The rate of unemployment depends on the cumulative change in real GDP per capita, as relationship (1) implies. To reduce the rate of unemployment in Australia, the rate of GDP (real per capita) growth must be above 1.7% per year.  

 

Figure 1. The observed and predicted rate of unemployment in Australia between 1971 and 2012. 

 

Figure 2. The measured time series is regressed against the predicted one. R²=0.86 with both time series likely to be stationary.

Figure 3. The residual error of the unemployment model.

So, I have to repeat. The beauty of science is the accuracy of prediction. It is difficult to express the feelings of a researcher than new observations fit his predictions based on a simple concept.  It is especially sweet when this concept is different from the mainstream one.

The beauty of science. Unemployment in Canada

The beauty of science is the accuracy of prediction. It is difficult to express the feelings of a researcher than new observations fit his predictions based on a simple concept.  It is especially sweet when this concept is different from the mainstream one. I am sure that economists never feel like that with all models flawed. Here, I present one of many cases of accurate predictions based on the link between GDP and unemployment, which is a modified Okun’s law in an integral form.

 

Canada provides an excellent set of macroeconomic data which can be described by a few deterministic links with a high level of reliability and confidence. We have retrieved real GDP (GK per capita) data from the Total Economic Database and the rate of unemployment from the OECD. In 2012, we published a paper in the Journal of Theoretical and Practical Research in Economic Fields, where presented the first version of the modified Okun’s law for developed countries including Canada. The model was estimated till 2010 and used the data available in 2011. The original model for Canada was also presented in this blog in 2011. It’s time to revisit the model and its predictions.
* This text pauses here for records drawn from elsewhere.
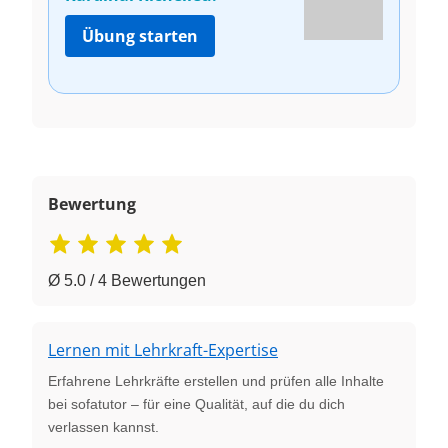
Übung starten
Bewertung
Ø 5.0 / 4 Bewertungen
Lernen mit Lehrkraft-Expertise
Erfahrene Lehrkräfte erstellen und prüfen alle Inhalte
bei sofatutor – für eine Qualität, auf die du dich
verlassen kannst.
Overall, the model is estimated using the LSQ technique to the integral version of Okun’s law:

u(t) = u(t₀) + bln[G/G₀] + a(t-t₀) (1)

where u(t) is the predicted rate of unemployment at time t, G is the level of real GDP per capita, a and b are empirical coefficients. For Canada, we estimated the model with a structural break allowed by data somewhere between 1980 and 1990. The best-fit (dynamic) model minimizing the RMS error of the cumulative model (1) is as follows:

du = -0.28dlnG + 1.16, t<1983
du = -0.28dlnG + 0.30, t>1982 (2)

 

 
This model suggests no shift in the slope and a bigger change in the intercept around 1983. Figure 1 depicts the observed and predicted curves of the unemployment rate. Considering the accuracy of measurements for both involved variable the fit is excellent. The integral form of the dynamic Okun’s law (1) is characterized by a standard error of 0.67% for the period between 1971 and 2012. The average rate of unemployment for the same period is 8.12% with a standard deviation of the annual increment of 0.92%.  Figure 2 shows that when the observed time series is regressed against the predicted one, R²=0.87.  Here we do not test both time series for stationarity but presume that the rate of unemployment has to be a stationary time series in the long run.
One can suggest that the rate of unemployment has been driven by real economic growth and there is no much room for other macroeconomic variable to intervene. Personally, I admire the performance of this simple model and will keep reporting on it for Canada, but also for Spain, France, etc.

Figure 1. The observed and predicted rate of unemployment in the Canada between 1970 and 2010. 

Figure 2. The measured time series is regressed against the predicted one. R²=0.87 with both time series likely to be stationary.